It was a tough lesson. Don’t hide the baby. I learnt it the hard way, and I learnt it well.
Many years ago in 1997 when #1 son was brand new, still wearing his gurning pug face, I got sick with influenza. Not the man-flu type, not the sniffly nose and sore throat type…which is just a cold, but the real Knock you down “there’s a rhinoceros sitting on my head” kind. I was so sick. So to be safe, I decided to put the baby in the capsule and go to the doctor.
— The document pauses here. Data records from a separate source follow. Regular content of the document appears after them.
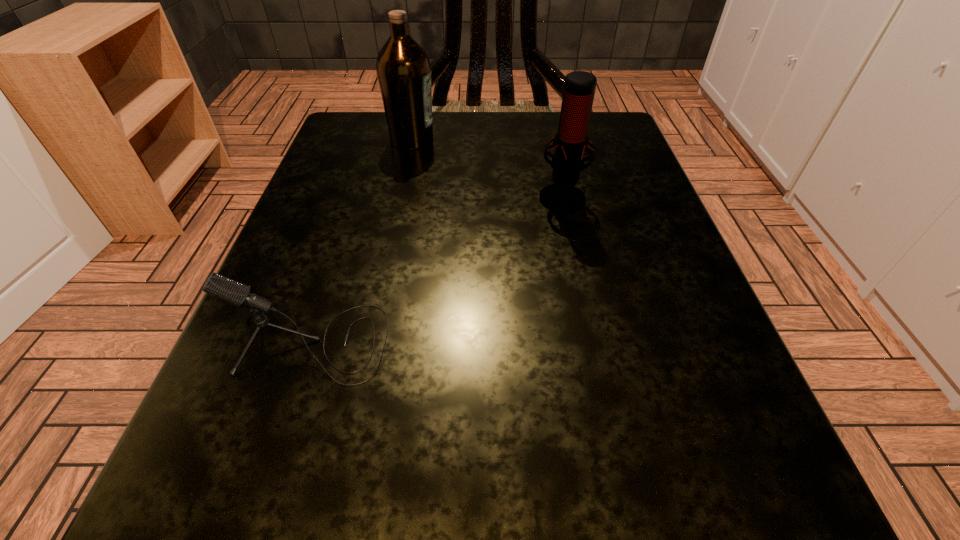 The width and height of the screenshot is (960, 540). I want to click on microphone located in the left edge section of the desktop, so click(231, 291).

You are a GUI agent. You are given a task and a screenshot of the screen. Output one action in this format:
    pyautogui.click(x=<x>, y=<y>)
    Task: Click on the object that is at the right edge
    Image resolution: width=960 pixels, height=540 pixels.
    Given the screenshot: What is the action you would take?
    pyautogui.click(x=571, y=140)

Where is `object located in the far left corner section of the desktop`? object located in the far left corner section of the desktop is located at coordinates (403, 68).

Locate an element on the screen. The image size is (960, 540). vacant space at the far edge of the desktop is located at coordinates tap(439, 173).

Locate an element on the screen. The image size is (960, 540). free spot at the left edge of the desktop is located at coordinates (340, 233).

Locate an element on the screen. This screenshot has width=960, height=540. vacant space at the right edge of the desktop is located at coordinates (697, 409).

Where is `vacant space at the far left corner`? This screenshot has width=960, height=540. vacant space at the far left corner is located at coordinates (362, 166).

The image size is (960, 540). In order to click on free region at the far right corner in this screenshot , I will do `click(623, 141)`.

In order to click on free space between the right microphone and the olive oil in this screenshot , I will do `click(487, 167)`.

The image size is (960, 540). What are the coordinates of `empty space between the right microphone and the olive oil` in the screenshot? It's located at (487, 167).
In hindsight it was more likely that I’d stack the car having endured the delightful Waaah! alarm on the hour, every hour all through the night, than transmit my enthusiastic virus to the offspring, but these are the decisions we make under viral duress.
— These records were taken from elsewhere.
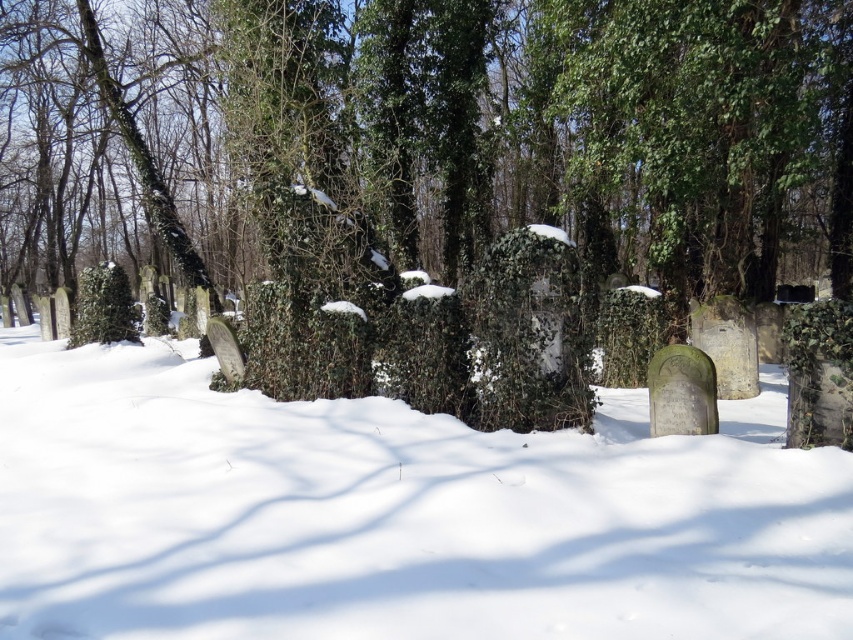 Between point (36, 204) and point (706, 433), which one is positioned in front?

Point (706, 433) is more forward.

Between green ivy-covered tree at center and gray stone gravestone at center, which one is positioned lower?

Positioned lower is gray stone gravestone at center.

Is point (390, 177) positioned behind point (683, 353)?

Yes, it is behind point (683, 353).

Image resolution: width=853 pixels, height=640 pixels. I want to click on green ivy-covered tree at center, so click(x=442, y=128).

Does white powdery snow at center appear under gray stone gravestone at center?

Indeed, white powdery snow at center is positioned under gray stone gravestone at center.

Which is above, white powdery snow at center or gray stone gravestone at center?

gray stone gravestone at center is higher up.

Between point (4, 600) and point (653, 374), which one is positioned in front?

Point (4, 600) is in front.

This screenshot has width=853, height=640. I want to click on white powdery snow at center, so click(395, 513).

Is green ivy-covered tree at center smaller than white powdery snow at center?

Incorrect, green ivy-covered tree at center is not smaller in size than white powdery snow at center.

Does point (467, 184) come closer to viewer compared to point (7, 339)?

Yes, point (467, 184) is in front of point (7, 339).

Image resolution: width=853 pixels, height=640 pixels. In order to click on green ivy-covered tree at center in this screenshot , I will do `click(442, 128)`.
So I went, with the kid to the Medical Centre.
Like a very sensible and smart new mother, I sat RIGHT at the back of about 10 rows of chairs, next to the sliding exit doors, thinking that the influx of fresh air from outside would counteract any deadly pathogens wafting around inside and be better for baby. This was debatable however, since Hoyts was next door and two-pack-a-day people were crowded around the entrance inhaling their last rat poison before Austin Powers.
With only 97 people in the queue in front of me, I sat patiently and positioned the baby, still in his capsule right down next to my feet where I could smile at him and he could gurn back.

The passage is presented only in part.